Il rischio più grave per la compassione è la selezione. Dividere quelli che sono degni, da quelli che non meritano il nostro interessamento, dipende da tanti motivi. Giudizi, pregiudizi e paure sono alla base di questa selezione. Selezionare è un errore gravissimo. Infatti anche se oggi siamo giovani, belli, istruiti e ricchi, dobbiamo pensare che non sarà sempre così. Chi può dire che non diventeremo anche noi vecchi, ammalati, bisognosi di attenzione e di cura? Inoltre viviamo in un tempo dove l’efficientismo è diventato uno degli idoli più importanti. Tutto quello che non funziona più è da buttare e non vale solo per gli elettro domestici, ma spesso anche le persone che ci sono più vicine. Con questo cardine la nostra società genera una montagna di rifiuti che non sappiamo nemmeno più come smaltire. Quando questo principio riguarda le persone ecco un numero sterminato di “inesistenti”, di scartati che nessuno più vede ed ai quali nessuno pensa.
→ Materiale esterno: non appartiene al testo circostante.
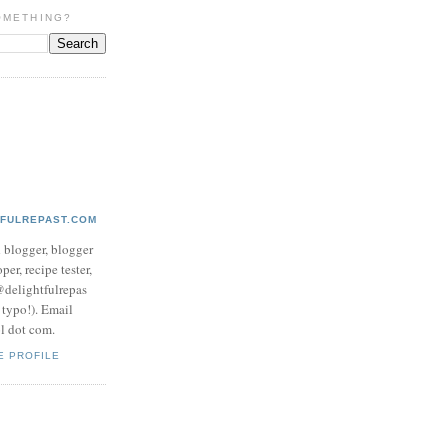
OMETHING?
TFULREPAST.COM
d blogger, blogger
per, recipe tester,
 @delightfulrepas
a typo!). Email
ol dot com.
E PROFILE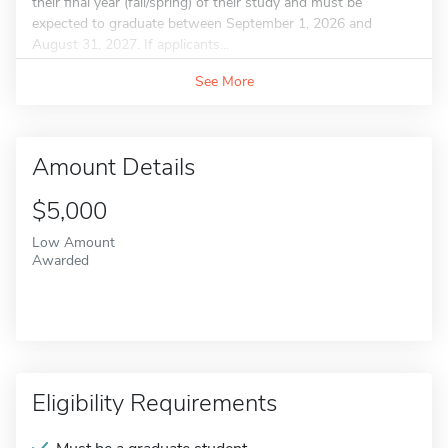
their final year (fall/spring) of their study and must be
expected to graduate between September 1, 2026 and
August 31, 2027. If applicants...
See More
Amount Details
$5,000
Low Amount
Awarded
Eligibility Requirements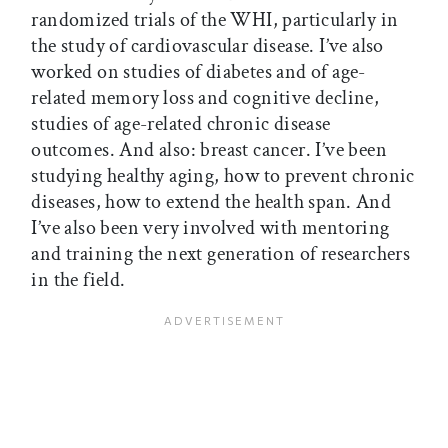
randomized trials of the WHI, particularly in
the study of cardiovascular disease. I’ve also
worked on studies of diabetes and of age-
related memory loss and cognitive decline,
studies of age-related chronic disease
outcomes. And also: breast cancer. I’ve been
studying healthy aging, how to prevent chronic
diseases, how to extend the health span. And
I’ve also been very involved with mentoring
and training the next generation of researchers
in the field.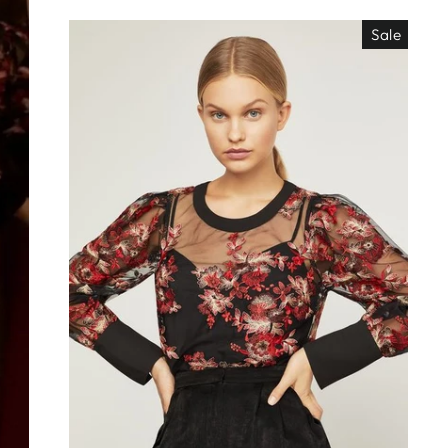
Sale
EO ES
"Close
TISIMO
(esc)"
éjanos tu correo!
das nuestras
os de locura y
antes directo a
ada. ¡No te lo
s!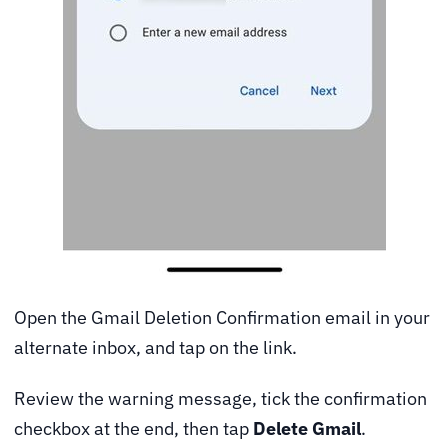
Open the Gmail Deletion Confirmation email in your
alternate inbox, and tap on the link.
Review the warning message, tick the confirmation
checkbox at the end, then tap
Delete Gmail
.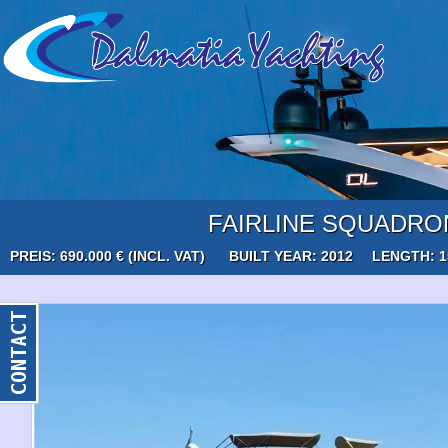
FAIRLINE SQUADRO
PREIS: 690.000 € (INCL. VAT)
BUILT YEAR: 2012
LENGTH: 1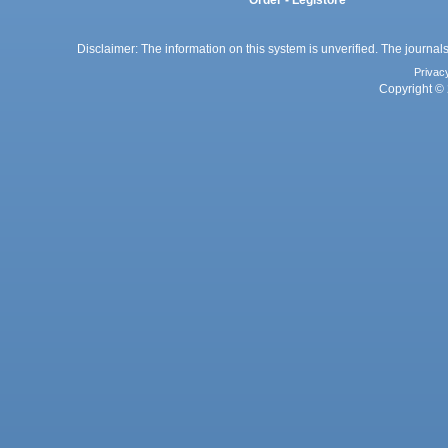
Disclaimer: The information on this system is unverified. The journals
Privac
Copyright © 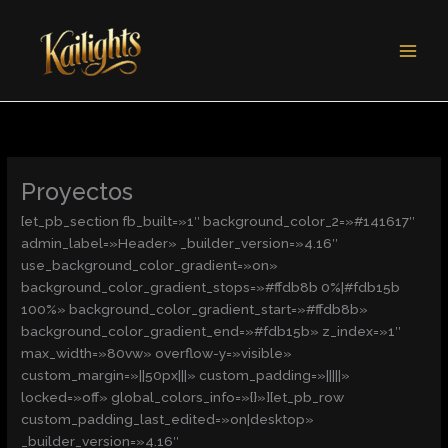
Ir
al
contenido
Proyectos
[et_pb_section fb_built=»1″ background_color_2=»#141617″
admin_label=»Header» _builder_version=»4.16″
use_background_color_gradient=»on»
background_color_gradient_stops=»#ffdb8b 0%|#fdb15b
100%» background_color_gradient_start=»#ffdb8b»
background_color_gradient_end=»#fdb15b» z_index=»1″
max_width=»80vw» overflow-y=»visible»
custom_margin=»||50px|||» custom_padding=»|||||»
locked=»off» global_colors_info=»{}»][et_pb_row
custom_padding_last_edited=»on|desktop»
_builder_version=»4.16″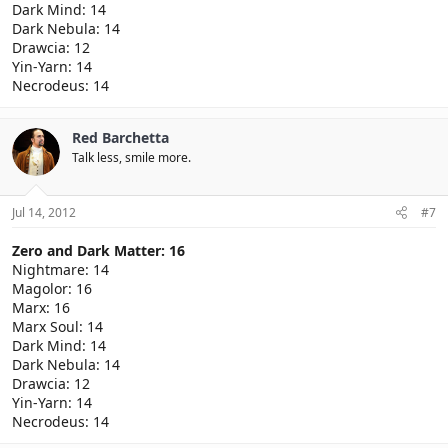
Dark Mind: 14
Dark Nebula: 14
Drawcia: 12
Yin-Yarn: 14
Necrodeus: 14
Red Barchetta
Talk less, smile more.
Jul 14, 2012
#7
Zero and Dark Matter: 16
Nightmare: 14
Magolor: 16
Marx: 16
Marx Soul: 14
Dark Mind: 14
Dark Nebula: 14
Drawcia: 12
Yin-Yarn: 14
Necrodeus: 14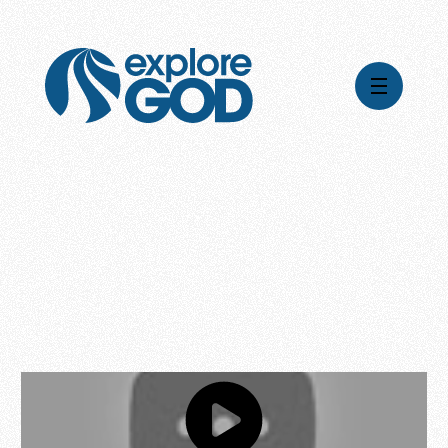
Videos
Series
Daily Inspiration
Articles
Weekly Wisdom
Topics
Stories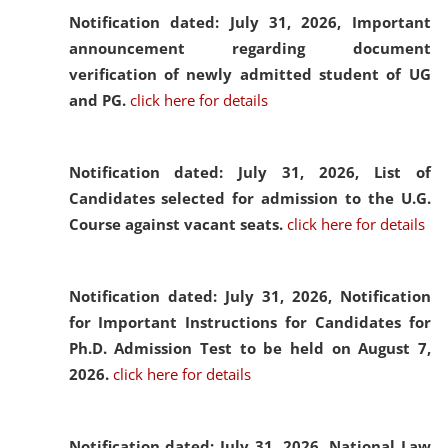
Notification dated: July 31, 2026,
Important
announcement regarding document
verification of newly admitted student of UG
and PG.
click here for details
Notification dated: July 31, 2026,
List of
Candidates selected for admission to the U.G.
Course against vacant seats.
click here for details
Notification dated: July 31, 2026,
Notification
for Important Instructions for Candidates for
Ph.D. Admission Test to be held on August 7,
2026.
click here for details
Notification dated: July 31, 2026,
National Law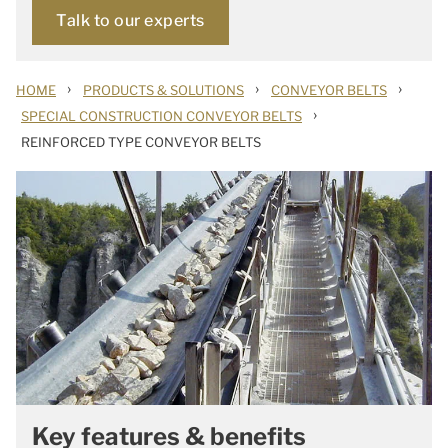
Talk to our experts
›
›
›
HOME
PRODUCTS & SOLUTIONS
CONVEYOR BELTS
›
SPECIAL CONSTRUCTION CONVEYOR BELTS
REINFORCED TYPE CONVEYOR BELTS
Key features & benefits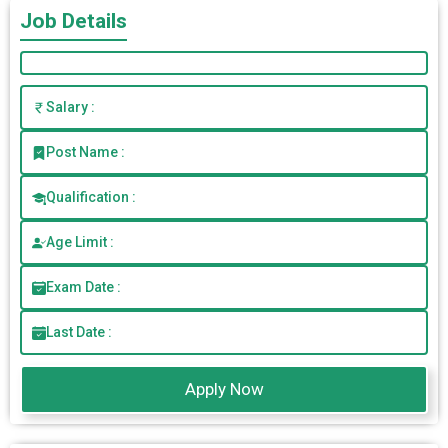
Job Details
Salary :
Post Name :
Qualification :
Age Limit :
Exam Date :
Last Date :
Apply Now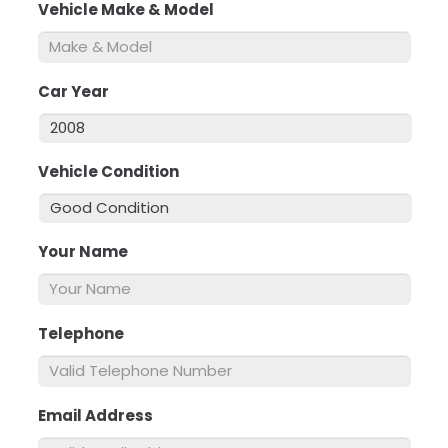
Vehicle Make & Model
*
Car Year
*
Vehicle Condition
*
Your Name
*
Telephone
*
Email Address
*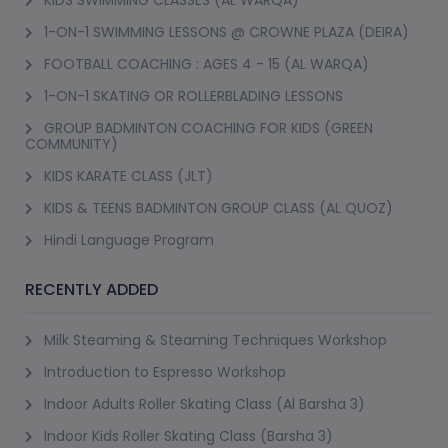
KIDS SWIMMING CLASSES (AL WARQA)
1-ON-1 SWIMMING LESSONS @ CROWNE PLAZA (DEIRA)
FOOTBALL COACHING : AGES 4 - 15 (AL WARQA)
1-ON-1 SKATING OR ROLLERBLADING LESSONS
GROUP BADMINTON COACHING FOR KIDS (GREEN
COMMUNITY)
KIDS KARATE CLASS (JLT)
KIDS & TEENS BADMINTON GROUP CLASS (AL QUOZ)
Hindi Language Program
RECENTLY ADDED
Milk Steaming & Steaming Techniques Workshop
Introduction to Espresso Workshop
Indoor Adults Roller Skating Class (Al Barsha 3)
Indoor Kids Roller Skating Class (Barsha 3)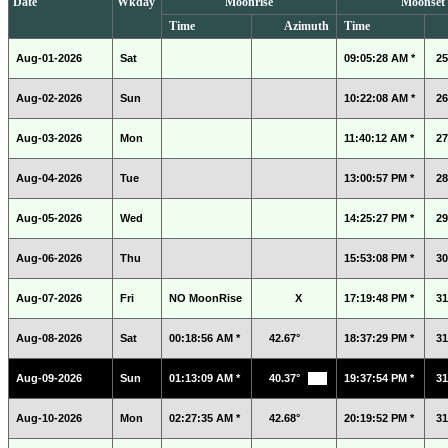
Date
Wkday
Moonrise
Moonset
Time
Azimuth
Time
Aug-01-2026
Sat
09:05:28 AM *
25
Aug-02-2026
Sun
10:22:08 AM *
26
Aug-03-2026
Mon
11:40:12 AM *
27
Aug-04-2026
Tue
13:00:57 PM *
28
Aug-05-2026
Wed
14:25:27 PM *
29
Aug-06-2026
Thu
15:53:08 PM *
30
Aug-07-2026
Fri
NO MoonRise
X
17:19:48 PM *
31
Aug-08-2026
Sat
00:18:56 AM *
42.67°
18:37:29 PM *
31
Aug-09-2026
Sun
01:13:09 AM *
40.37°
19:37:54 PM *
31
Aug-10-2026
Mon
02:27:35 AM *
42.68°
20:19:52 PM *
31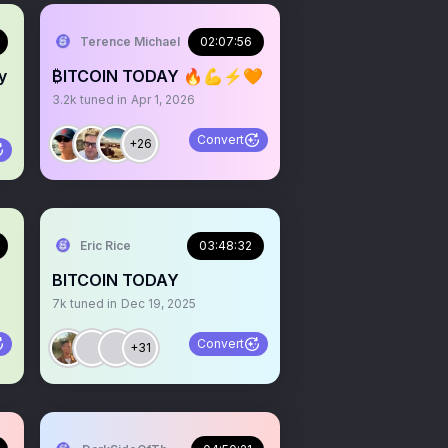
.com
Terence Michael
02:07:56
y
₿ITCOIN TODAY 🔥💪⚡️🧡
3.2k
tuned in
Apr 1, 2026
Convert
+26
Eric Rice
03:48:32
BITCOIN TODAY
7k
tuned in
Dec 19, 2025
Convert
+31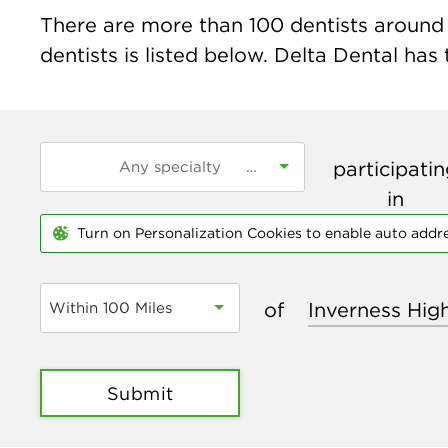
There are more than
100
dentists around 
dentists is listed below. Delta Dental has
participati
in
Turn on Personalization Cookies to enable auto addr
of
Within 100 Miles
Submit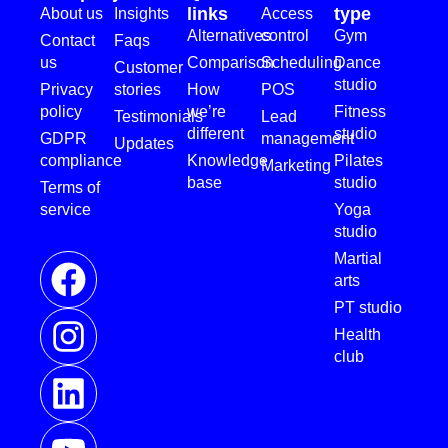
links
type
About us
Insights
Access
Alternatives
control
Gym
Contact
Faqs
us
Comparison
Scheduling
Dance
Customer
studio
Privacy
stories
How
POS
policy
we’re
Fitness
Testimonials
Lead
different
studio
GDPR
management
Updates
compliance
Knowledge
Pilates
Marketing
base
studio
Terms of
service
Yoga
studio
Martial
arts
PT studio
Health
club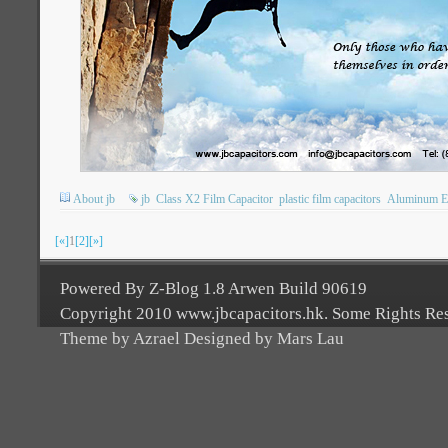
About jb
jb
Class X2 Film Capacitor
plastic film capacitors
Aluminum Ele
[«]
1
[2]
[»]
Powered By Z-Blog 1.8 Arwen Build 90619
Copyright 2010 www.jbcapacitors.hk. Some Rights Re
Theme by Azrael Designed by Mars Lau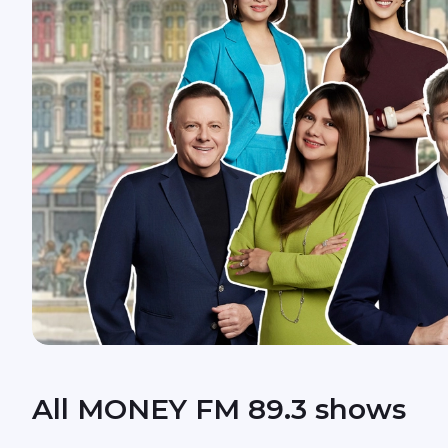
All MONEY FM 89.3 shows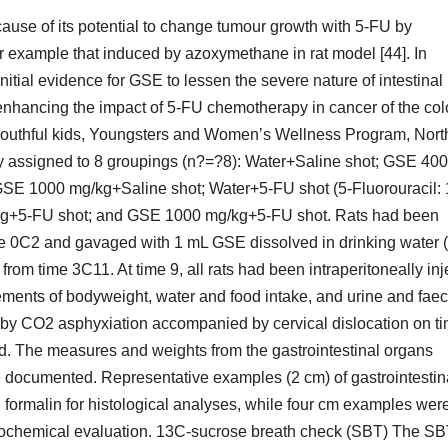
ause of its potential to change tumour growth with 5-FU by
or example that induced by azoxymethane in rat model [44]. In
initial evidence for GSE to lessen the severe nature of intestinal
enhancing the impact of 5-FU chemotherapy in cancer of the co
e youthful kids, Youngsters and Women’s Wellness Program, Nort
y assigned to 8 groupings (n?=?8): Water+Saline shot; GSE 400
SE 1000 mg/kg+Saline shot; Water+5-FU shot (5-Fluorouracil:
g+5-FU shot; and GSE 1000 mg/kg+5-FU shot. Rats had been
ime 0C2 and gavaged with 1 mL GSE dissolved in drinking water 
rom time 3C11. At time 9, all rats had been intraperitoneally in
ements of bodyweight, water and food intake, and urine and faec
 by CO2 asphyxiation accompanied by cervical dislocation on t
d. The measures and weights from the gastrointestinal organs
ere documented. Representative examples (2 cm) of gastrointestin
formalin for histological analyses, while four cm examples wer
 biochemical evaluation. 13C-sucrose breath check (SBT) The S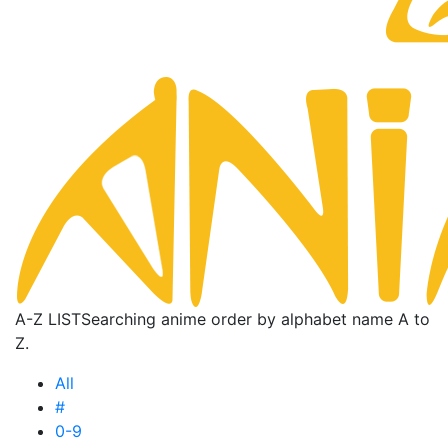
A-Z LIST
Searching anime order by alphabet name A to
Z.
All
#
0-9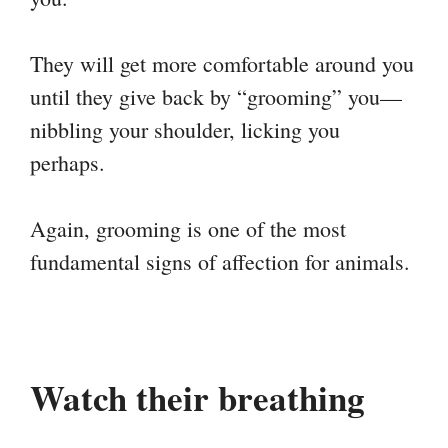
They will get more comfortable around you
until they give back by “grooming” you—
nibbling your shoulder, licking you
perhaps.
Again, grooming is one of the most
fundamental signs of affection for animals.
Watch their breathing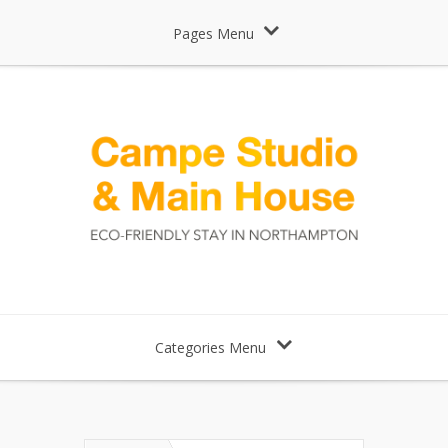
Pages Menu
Categories Menu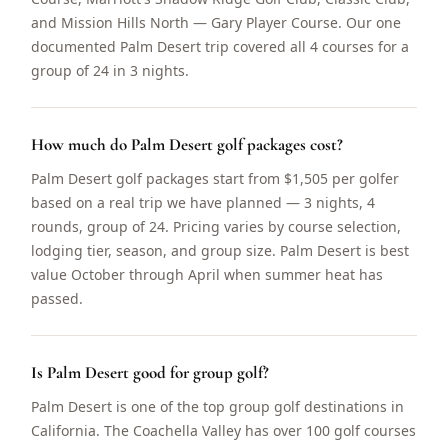
and Mission Hills North — Gary Player Course. Our one
documented Palm Desert trip covered all 4 courses for a
group of 24 in 3 nights.
How much do Palm Desert golf packages cost?
Palm Desert golf packages start from $1,505 per golfer
based on a real trip we have planned — 3 nights, 4
rounds, group of 24. Pricing varies by course selection,
lodging tier, season, and group size. Palm Desert is best
value October through April when summer heat has
passed.
Is Palm Desert good for group golf?
Palm Desert is one of the top group golf destinations in
California. The Coachella Valley has over 100 golf courses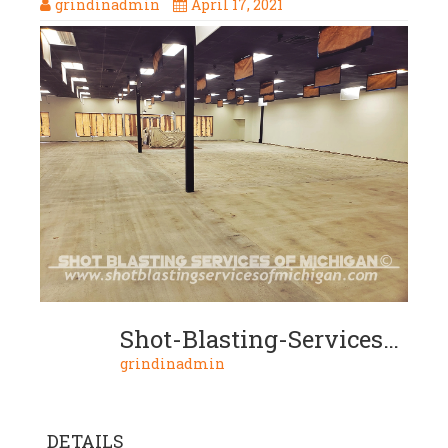
grindinadmin
April 17, 2021
Shot-Blasting-Services-Of-Michigan-Clear-Coat-02-2020-01-04
grindinadmin
DETAILS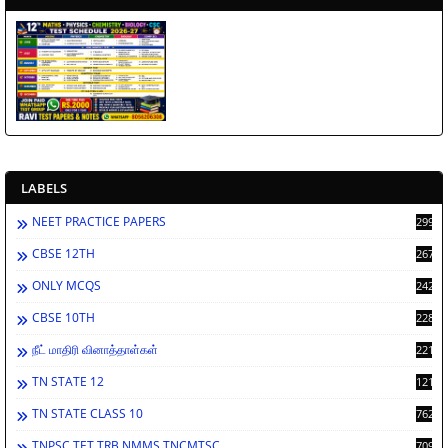
LABELS
NEET PRACTICE PAPERS
2998
CBSE 12TH
2671
ONLY MCQS
2429
CBSE 10TH
2283
நீட் மாதிரி வினாத்தாள்கள்
2213
TN STATE 12
1212
TN STATE CLASS 10
762
TNPSC TET TRB NMMS TNCMTSC
709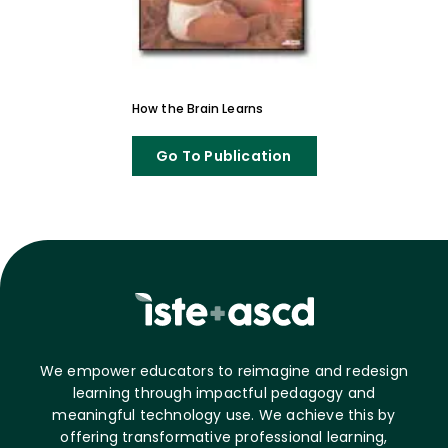
How the Brain Learns
Go To Publication
We empower educators to reimagine and redesign
learning through impactful pedagogy and
meaningful technology use. We achieve this by
offering transformative professional learning,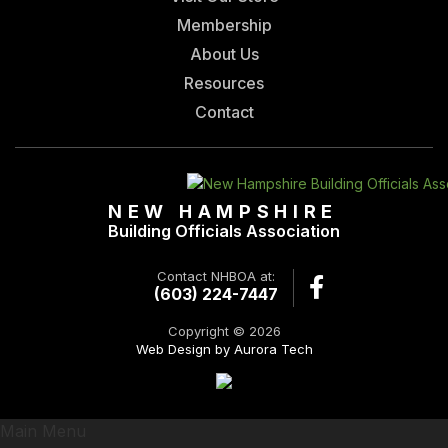
Membership
About Us
Resources
Contact
NEW HAMPSHIRE
Building Officials Association
Contact NHBOA at:
(603) 224-7447
Copyright © 2026
Web Design by Aurora Tech
Main Menu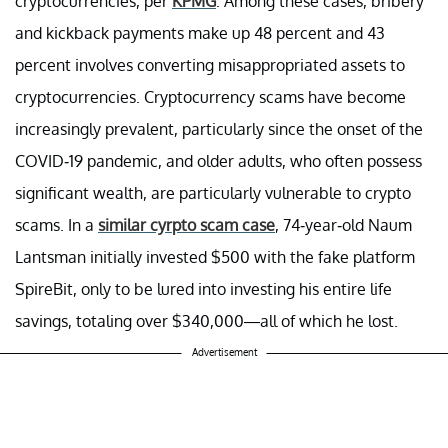
cryptocurrencies, per
KPMG
. Among these cases, bribery
and kickback payments make up 48 percent and 43
percent involves converting misappropriated assets to
cryptocurrencies. Cryptocurrency scams have become
increasingly prevalent, particularly since the onset of the
COVID-19 pandemic, and older adults, who often possess
significant wealth, are particularly vulnerable to crypto
scams. In a
similar cyrpto scam case
, 74-year-old Naum
Lantsman initially invested $500 with the fake platform
SpireBit, only to be lured into investing his entire life
savings, totaling over $340,000—all of which he lost.
Advertisement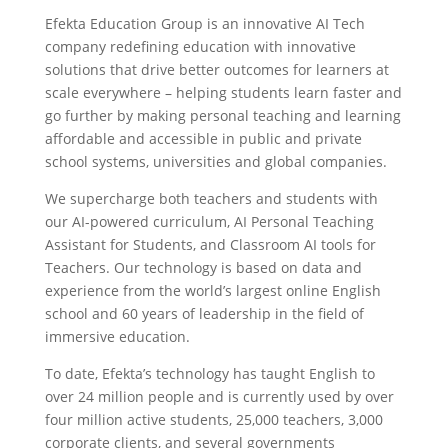
Efekta Education Group is an innovative AI Tech
company redefining education with innovative
solutions that drive better outcomes for learners at
scale
everywhere –
helping students learn faster and
go further by making personal teaching and learning
affordable and accessible in public and private
school systems, universities and global companies.
We supercharge both teachers and students with
our AI-powered curriculum, AI Personal Teaching
Assistant for Students, and Classroom AI tools for
Teachers. Our technology is based on data and
experience from the world’s largest online English
school and 60 years of leadership in the field of
immersive education.
To date, Efekta’s technology has taught English to
over 24 million people and is currently used by over
four million active students, 25,000 teachers, 3,000
corporate clients, and several governments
La nostra fede si basa su un Dio che agisce sempre per amore, sa perdonare tutto ed è sempre fedele alle sue promesse. Egli crea una realtà armoniosa, nella quale ogni essere ha la sua dignità e la sua felicità. Di conseguenza dunque bisogna costruire un mondo in cui tutti possano realizzare se stessi. Quando poi vediamo qualcuno in difficoltà, in nome di questa armonia che è alla base di ogni vita ecco lo sgorgare della compassione. Basta porsi una semplice domanda: se fossi io al suo posto? Qualcuno che si ferma è cura le mie piaghe sarebbe tutto ciò che vorrei.

Nel corso dei secoli nella nostra storia gli ospedali, le prime scuole, l’attenzione ai poveri, agli stranieri, agli orfani hanno sempre avuto la fondazione da santi che hanno dedicato la vita a questi scopi, sostenuti da un esercito di persone anonime che rispondevano alla loro chiamata. E’ ciò che dobbiamo fare anche noi in modo semplice ed efficace.
E’ molto bello che questa compassione sia entrata anche nella società del nostro tempo. Croce rossa o protezione civile sono splendide realtà che hanno come fondamento proprio questo: la compassione.